Task — On how many lines of the records below does the string "ALPINO" appear? Reply with only the number.
---
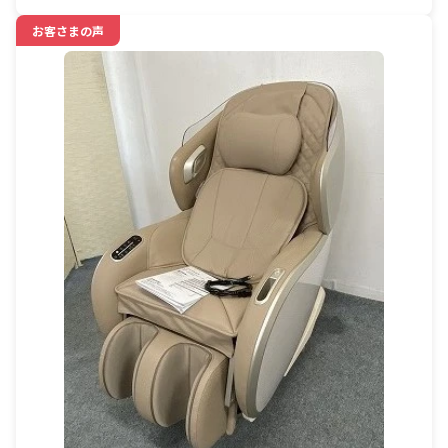
お客さまの声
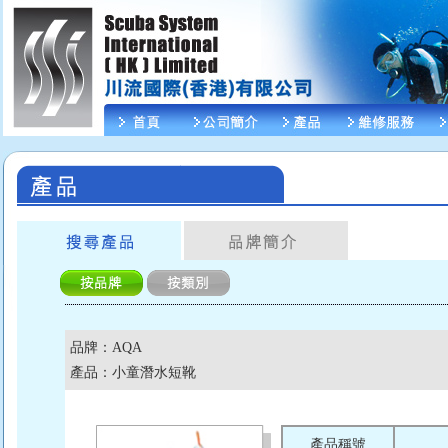
品牌：AQA
產品：小童潛水短靴
產品稱號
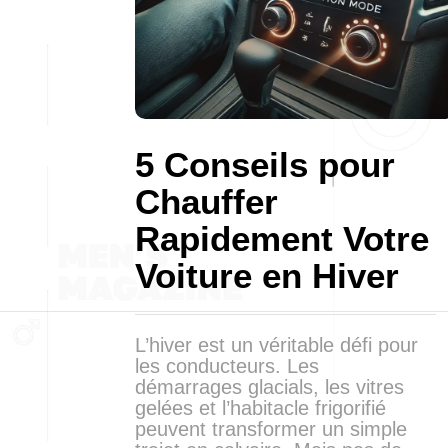
5 Conseils pour
Chauffer
Rapidement Votre
Voiture en Hiver
L’hiver est un véritable défi pour
les conducteurs. Les
démarrages glacials, les vitres
gelées et l’habitacle frigorifié
peuvent transformer un simple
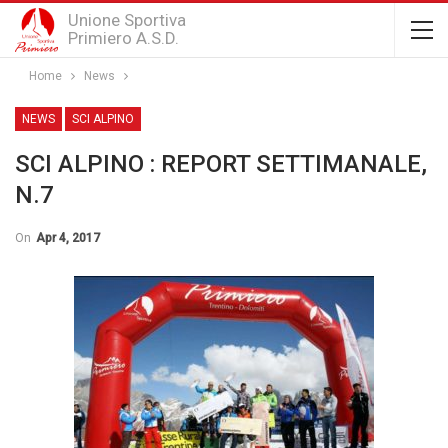
Unione Sportiva
Primiero A.S.D.
Home
News
NEWS
SCI ALPINO
SCI ALPINO : REPORT SETTIMANALE,
N.7
On
Apr 4, 2017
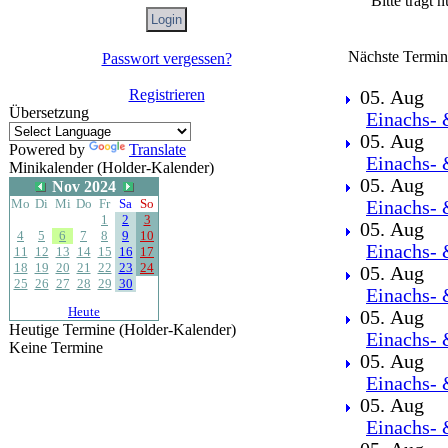
Bitte tragt 
Nächste Termin
Passwort vergessen?
Registrieren
05. Aug
Übersetzung
Einachs- 
05. Aug
Powered by
Translate
Einachs- 
Minikalender (Holder-Kalender)
05. Aug
Nov 2024
Mo
Di
Mi
Do
Fr
Sa
So
Einachs- 
1
2
3
05. Aug
4
5
6
7
8
9
10
Einachs- 
11
12
13
14
15
16
17
18
19
20
21
22
23
24
05. Aug
25
26
27
28
29
30
Einachs- 
Heute
05. Aug
Heutige Termine (Holder-Kalender)
Einachs- 
Keine Termine
05. Aug
Einachs- 
05. Aug
Einachs-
---
Solution for this problem — 2